Ses gros sourcils bruns se tordent étrangement.

— Ne pense pas t’en tirer comme ça.

Il ouvre la porte et disparaît. J’attends quelques secondes, le temps de reprendre mes esprits, de calquer un beau sourire sur mes lèvres. Serena m’attend devant l’entrée, prête à partir.

— Bois-ça d’abord, ordonné-je en lui tendant le cachet et un verre d’eau.

Elle hésite, puis se rappelle sûrement qu’elle n’est pas en position de refuser quoi que ce soit de ma part. Elle avale le comprimé en une gorgée.

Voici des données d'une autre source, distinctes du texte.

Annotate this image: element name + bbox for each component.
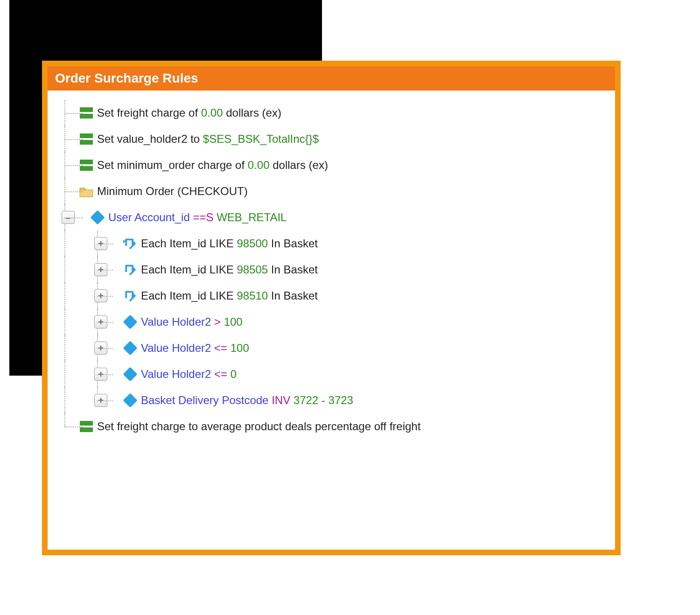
panel-title: Order Surcharge Rules bbox=[48, 66, 615, 91]
tree-node-set-freight[interactable]: Set freight charge of 0.00 dollars (ex) bbox=[54, 100, 609, 126]
expand-toggle[interactable]: + bbox=[94, 394, 107, 407]
rule-value: 3722 - 3723 bbox=[294, 394, 353, 407]
rules-tree: Set freight charge of 0.00 dollars (ex) … bbox=[54, 100, 609, 440]
tree-node-value-holder-lte-0[interactable]: + Value Holder2 <= 0 bbox=[54, 361, 609, 387]
rule-value: 98500 bbox=[237, 237, 268, 250]
rule-text: Set minimum_order charge of bbox=[97, 159, 248, 172]
condition-icon bbox=[123, 369, 137, 379]
rule-operator: INV bbox=[272, 394, 294, 407]
tree-node-user-account[interactable]: – User Account_id ==S WEB_RETAIL bbox=[54, 204, 609, 231]
rule-text: Set freight charge of bbox=[97, 106, 201, 119]
rule-text: Each Item_id LIKE bbox=[141, 263, 237, 276]
panel-body: Set freight charge of 0.00 dollars (ex) … bbox=[48, 91, 615, 446]
rule-text: In Basket bbox=[268, 289, 318, 302]
rule-value: 0 bbox=[231, 368, 237, 381]
tree-node-each-item-98505[interactable]: + Each Item_id LIKE 98505 In Basket bbox=[54, 257, 609, 283]
expand-toggle[interactable]: + bbox=[94, 289, 107, 302]
rule-value: 0.00 bbox=[248, 159, 270, 172]
condition-icon bbox=[91, 212, 105, 223]
rule-subject: Basket Delivery Postcode bbox=[141, 394, 272, 407]
rule-value: 100 bbox=[231, 342, 249, 355]
rule-value: 98510 bbox=[237, 289, 268, 302]
loop-icon bbox=[123, 263, 137, 277]
set-action-icon bbox=[79, 133, 93, 145]
rule-text: Each Item_id LIKE bbox=[141, 289, 237, 302]
rule-text: Set freight charge to average product de… bbox=[97, 420, 420, 433]
condition-icon bbox=[123, 395, 137, 405]
rule-subject: Value Holder2 bbox=[141, 368, 214, 381]
rule-operator: <= bbox=[214, 342, 231, 355]
folder-icon bbox=[79, 186, 93, 197]
rule-subject: Value Holder2 bbox=[141, 342, 214, 355]
tree-node-set-value-holder[interactable]: Set value_holder2 to $SES_BSK_TotalInc{}… bbox=[54, 126, 609, 152]
rule-value: 100 bbox=[224, 315, 243, 328]
rule-text: Set value_holder2 to bbox=[97, 133, 203, 146]
expand-toggle[interactable]: + bbox=[94, 342, 107, 355]
rule-value: $SES_BSK_TotalInc{}$ bbox=[203, 133, 319, 146]
tree-node-value-holder-gt[interactable]: + Value Holder2 > 100 bbox=[54, 309, 609, 335]
condition-icon bbox=[123, 317, 137, 327]
rule-operator: <= bbox=[214, 368, 231, 381]
set-action-icon bbox=[79, 160, 93, 171]
collapse-toggle[interactable]: – bbox=[62, 211, 75, 224]
rule-text: dollars (ex) bbox=[270, 159, 328, 172]
rule-value: 0.00 bbox=[201, 106, 223, 119]
rule-text: In Basket bbox=[268, 237, 318, 250]
expand-toggle[interactable]: + bbox=[94, 315, 107, 328]
rule-subject: Value Holder2 bbox=[141, 315, 214, 328]
expand-toggle[interactable]: + bbox=[94, 237, 107, 250]
tree-node-value-holder-lte-100[interactable]: + Value Holder2 <= 100 bbox=[54, 335, 609, 361]
rule-text: In Basket bbox=[268, 263, 318, 276]
rule-text: Each Item_id LIKE bbox=[141, 237, 237, 250]
tree-node-postcode[interactable]: + Basket Delivery Postcode INV 3722 - 37… bbox=[54, 387, 609, 413]
tree-node-set-freight-avg[interactable]: Set freight charge to average product de… bbox=[54, 413, 609, 440]
rule-subject: User Account_id bbox=[108, 211, 193, 224]
set-action-icon bbox=[79, 107, 93, 119]
tree-node-each-item-98510[interactable]: + Each Item_id LIKE 98510 In Basket bbox=[54, 283, 609, 309]
tree-node-each-item-98500[interactable]: + Each Item_id LIKE 98500 In Basket bbox=[54, 231, 609, 257]
tree-node-set-min-order[interactable]: Set minimum_order charge of 0.00 dollars… bbox=[54, 152, 609, 178]
rule-value: WEB_RETAIL bbox=[217, 211, 287, 224]
rule-text: dollars (ex) bbox=[223, 106, 281, 119]
expand-toggle[interactable]: + bbox=[94, 368, 107, 381]
loop-icon bbox=[123, 289, 137, 303]
rule-text: Minimum Order (CHECKOUT) bbox=[97, 185, 248, 198]
expand-toggle[interactable]: + bbox=[94, 263, 107, 276]
rule-operator: ==S bbox=[193, 211, 217, 224]
condition-icon bbox=[123, 343, 137, 353]
tree-node-folder-min-order[interactable]: Minimum Order (CHECKOUT) bbox=[54, 178, 609, 204]
set-action-icon bbox=[79, 421, 93, 432]
rule-value: 98505 bbox=[237, 263, 268, 276]
loop-icon bbox=[123, 237, 137, 251]
rules-panel: Order Surcharge Rules Set freight charge… bbox=[42, 61, 621, 555]
rule-operator: > bbox=[214, 315, 224, 328]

Elle repose le verre et secoue la tête avec une grimace.

Pendant que nous marchons vers le lycée, sous une bruine glaciale, elle me confie qu’elle ne veut pas aller en cours à cause de sa migraine, et que le Doliprane ne semble pas avoir fait effet.

— Il faut attendre un peu plus, c’est normal, expliqué-je en pressant le pas.

Elle fait la moue :

— Non, mais je ne le sens vraiment pas… Aucune envie de passer huit heures le cul vissé sur une chaise avec des percussions dans le crâne.

— Sérieux, qu’est qu’il y a ? Hier, tu n’as nulle part où dormir, aujourd’hui tu es malade… Tu me fais peur…

— Ma migraine n’a rien à voir avec les événements de hier, réplique-t-elle, agacée.

— Je ne te crois pas.

Elle se tourne vers moi, comme en signe de défi.

— Tu ne me crois pas ? Pourquoi tu ne me crois pas ?

— Une impression.

— Tu ne me fais pas confiance ?

— Et toi ? rétorqué-je, bouillonnante. Si tu me faisais confiance, tu m’aurais déjà tout raconté. Et tu ne serais pas là en train de me mentir.

— Je te mens pas, putain ! Je suis vraiment malade ! Regarde ma gueule, est-ce que j’ai l’air d’être bien ?

Je regarde sa gueule. Même teint livido-vampirique que d’habitude. À croire qu’elle n’a jamais vu un rayon de soleil.

— J’en sais rien, t’as toujours l’air complètement défoncée…

Elle hausse les sourcils, furieuse.

— Attends, t’es sérieuse là ?

J’essaie de sourire pour lui montrer que c’est une blague mais je n’arrive à produire qu’une mimique simiesque indéchiffrable.

— Répète ce que t’as dit, insiste-t-elle.

— Serena…

— Donc j’ai toujours une tête de fille défoncée, c’est bien ça ?

— L’humour, tu connais ?

— Je n’ai pas envie de rire là, désolé. Et je ne vais pas au lycée. Allez salut.

Elle commence à détaler sous la pluie.

— On se revoit quand ? crié-je, comme si ça suffisait à rattraper ma bourde.

Apparemment, elle ne m’entend pas, ou ne veut pas m’entendre. Mon cœur balance vers la deuxième option. Alors qu’elle s’éloigne, je me surprends à murmurer une insulte, quelque chose de vraiment méchant, et je me demande si c’est adressé à elle, à mon oncle ou tout simplement au monde entier.